Since M is singular, there are vectors obeying
xM = 0
Any such vector x is in the left-null space of M. You can add any such vector to the solution a and get a new solution:
aM + b = 0
aM + xM + b = 0
(a+x)M + b = 0
To find these vectors x:
xM = 0
x*RI*W*CI = 0
x*RI*W = 0
x*RI has zeroes in its first R entries, and not in its later (N-R) entries
As an example, if W is given here:
W = (1 0 0 0)
(0 1 0 0)
(0 0 0 0)
(0 0 0 0)
Then x*RI must be of the form (0 0 z w) in order for x*RI*W = 0 to hold. The vector x is therefore (0 0 z w) * R.
So, we can take the vectors (0 0 1 0) and (0 0 0 1) and multiply them by R, to get basis vectors for the left-null space of M. If the vectors are x0 and x1, then the full solution to the board is:
(a + c0x0 + c1x1)M + b = 0
where c0, c1 are any values (in modulo arithmetic, they take values 0,...,N-1).
In the Mondrian problem, we can enumerate all possible solutions by enumerating all possible vectors like (0 0 z w).
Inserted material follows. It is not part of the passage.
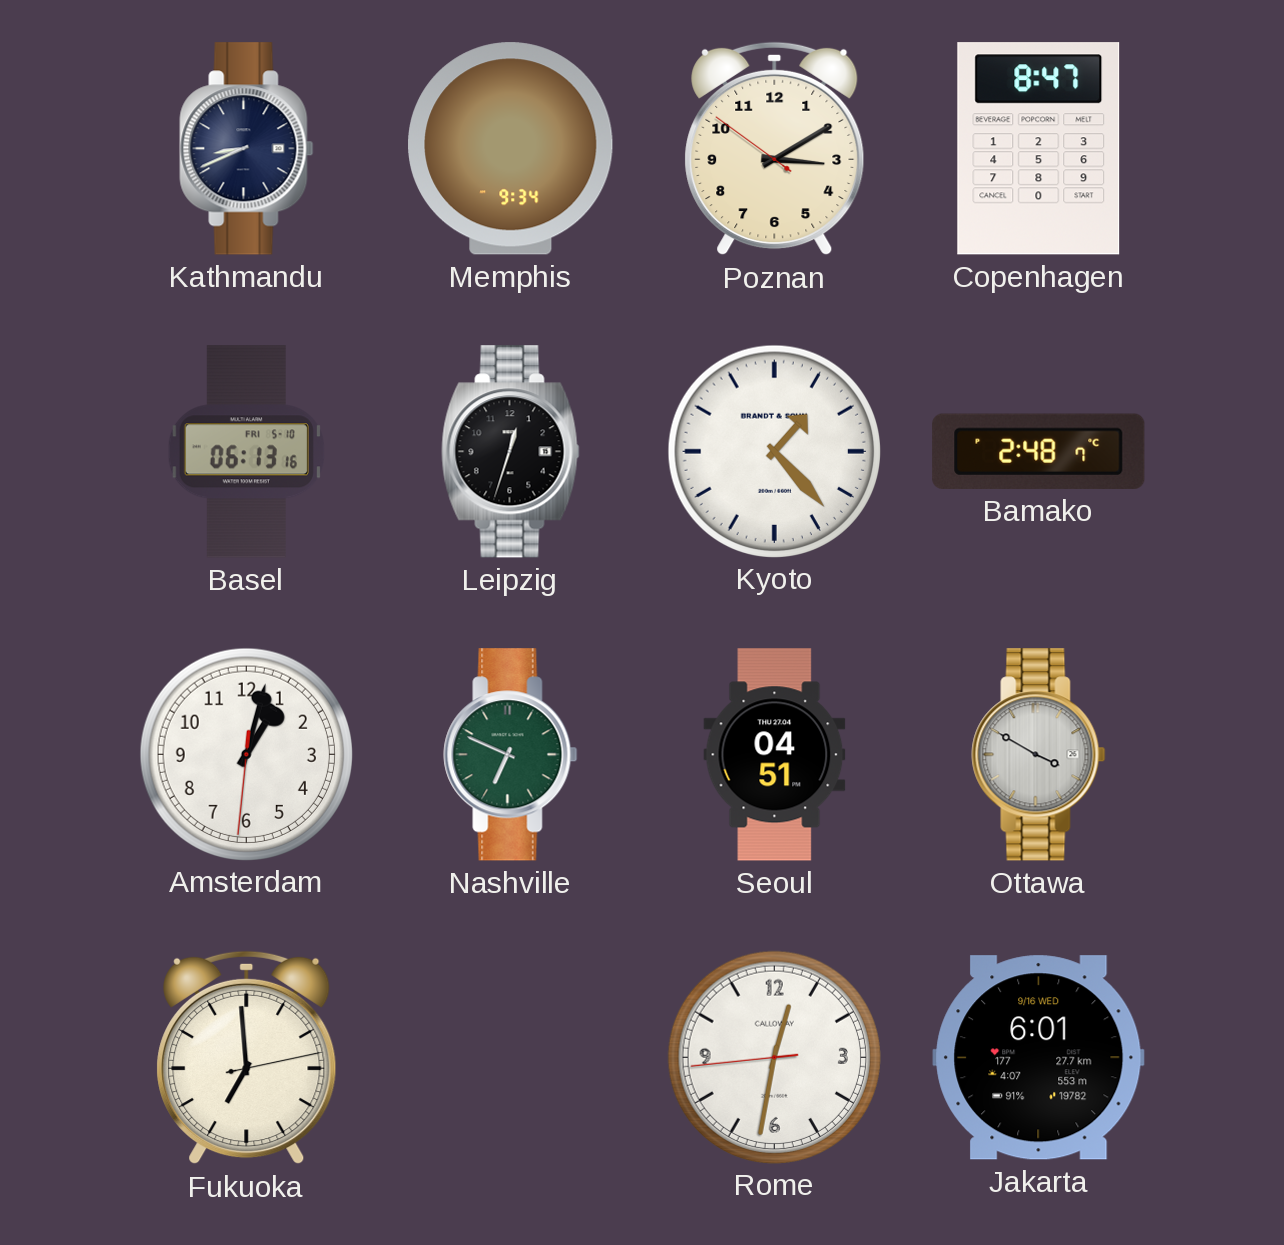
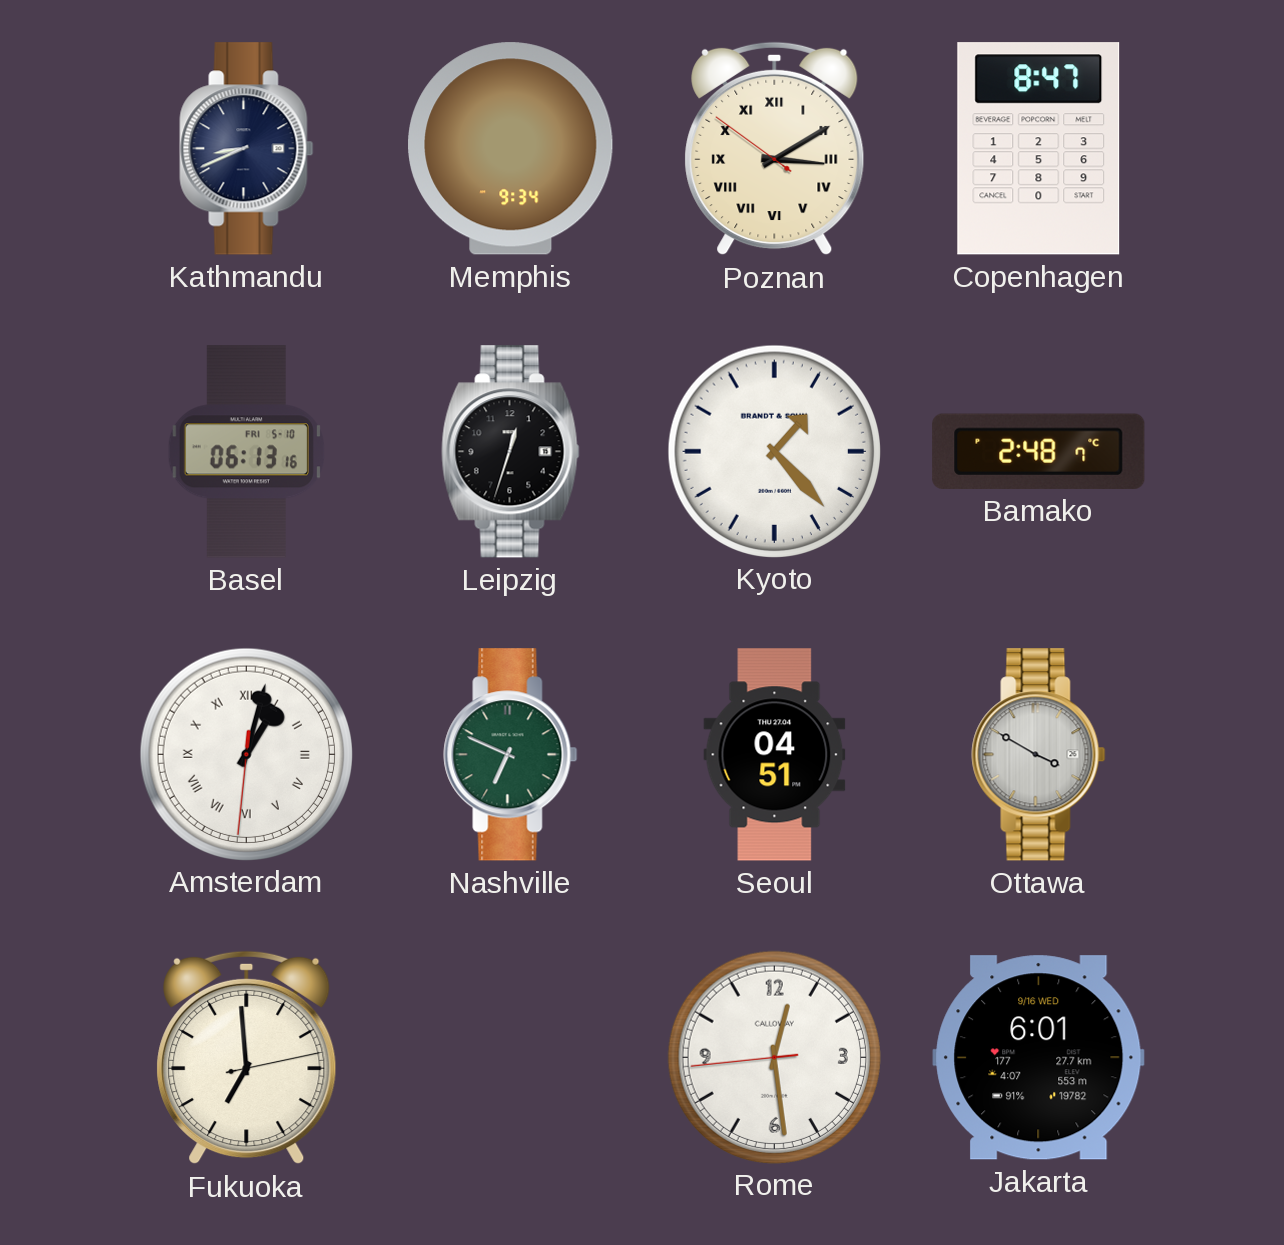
Poznan numerals: Arabic -> Roman
Amsterdam numerals: Arabic -> Roman
Rome: 12:31 -> 12:28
Then, we get this solution, and count how many clicks it takes. This allows us to optimize for "number of clicks" and get the optimal solution for the player. And that, dear reader, is Cake's game solved. If there is a very large null space, enumerating all possible solutions will take a long time ... but there's so many solutions it may not be an interesting game anyway. So we reject boards that have a null-space of rank higher than 2 or 3, say.
Before we go, let's abstract this all a little more.
The pseudo-inverse of M, M^P, is a matrix with the following properties:
First, let's see that W is its own pseudo-inverse:
Now, let's just substitute our decomposition
1. (RI * W * CI) * (C * W * R) * (RI * W * CI) =
RI * W * Ic * W * Ir * W * CI =
RI * W * W * W * CI =
RI * W * CI (as required)
2. (C * W * R) * (RI * W * CI) * (C * W * R) =
C * W * Ir * W * Ic * W * R =
C * W * W * W * R =
C * W * R (as required)
For part 3, note that the pseudo-inverse of C * W * R can be calculated by decomposing that matrix again:
C*W*R = R1I * W1 * C1I
Since W1 clearly has to be equal to W, it follows that R1I = C and C1I = R. So the psuedo-inverse of C*W*R = C1II * W1 * R1II = RI * W * CI = M.
Thus, we can find the exact pseudo-inverse of a matrix using either modular arithmetic, or rational arithmetic, using this extended Gaussian elimination algorithm. (What's more, we deal with smaller rational numbers using this method than we would with other methods, such as orthogonalization.) Since "finding the exact pseudoinverse" is the title of this article, we're done. QED.